Volontaire
Émile-René Guéguen, chef de guerre exceptionnel, raconte ses campagnes. L’expression n’est ici rien moins que péjorative. Dans les temps que nous vivons, où nos troupes sont engagées dans des « missions de paix » et la pensée militaire – arme nucléaire oblige – appliquée à l’imaginaire, ces campagnes-là, très réelles, valent qu’on en parle et qu’on les médite. S’il est juste que les perspectives de la dissuasion fassent l’objet de doctes études, il est tout aussi nécessaire mais plus difficile que les soldats de notre Armée se préparent sans relâche à l’action militaire concrète, quoi qu’on en pense et quoi qu’il arrive. À cette préparation ingrate la lecture du livre de Guéguen aidera. Elle ne sera pas inutile non plus aux stratèges de l’impossible.

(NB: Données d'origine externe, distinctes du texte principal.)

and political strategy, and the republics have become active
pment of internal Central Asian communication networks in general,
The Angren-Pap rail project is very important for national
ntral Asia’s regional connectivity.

Guéguen a participé en maître à trois campagnes qu’il relate sous trois titres personnalisés : le chleuh ou la campagne de France (l’appellation des Allemands de l’époque nous dépayse… ou nous « repayse »), le viet ou la guerre d’Indochine, le fell ou l’Algérie. Trois combats exemplaires ponctuent ces trois campagnes. Au « combat des trente », comme dit l’auteur féru de bretonneries moyenâgeuses, sa section, sur la poche de Lorient en décembre 1944, repousse sans la moindre perte les assauts d’un bataillon allemand. À Nghia Lô en octobre 1951, la compagnie Guéguen du 8e BPC (Bataillon de parachutiste de choc), courant au secours du 2e BEP (Bataillon étranger parachutiste) méchamment engagé, tombe dans une embuscade meurtrière (1). À la fin d’avril 1958 à la bataille de Souk Ahras, le 9e RCP (Régiment de chasseurs parachutistes) se taille la part du lion dans l’anéantissement de deux bataillons au débouché du barrage tunisien.

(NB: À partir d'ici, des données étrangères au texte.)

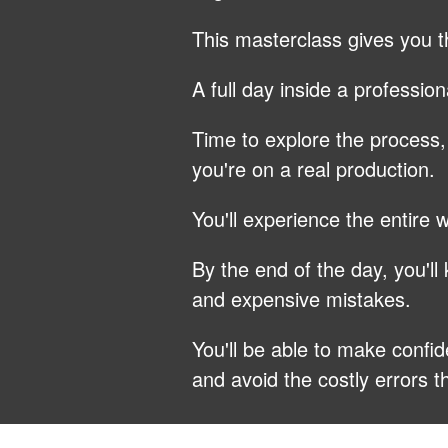
This masterclass gives you t
A full day inside a professio
Time to explore the process
you're on a real production.
You'll experience the entire
By the end of the day, you'l
and expensive mistakes.
You'll be able to make confid
and avoid the costly errors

Au récit de ces combats les jeunes cadres comprendront mieux que l’action militaire, avant d’être glorieuse, est ouvrage de professionnel. Le succès va aux artisans consciencieux, pour peu qu’ils soient « volontaires ». Ce qui n’empêche pas les sentiments, ni la « rigolade » ! On verra aussi l’autorité des médiocres soumise à l’épreuve de vérité. Peut-être jugera-t-on que tout réussit trop bien à ce « bougre » de Guéguen : les brouillards du combat lui sont transparents et jamais il ne se trompe. Renseignements pris à bonne source, c’est la vérité vraie !
(1) Le Borgne cité à la 2e partie, commandant le 8e BPC après la malheureuse affaire de Nghia Lô, n’est pas l’auteur de ces lignes, mais son frère.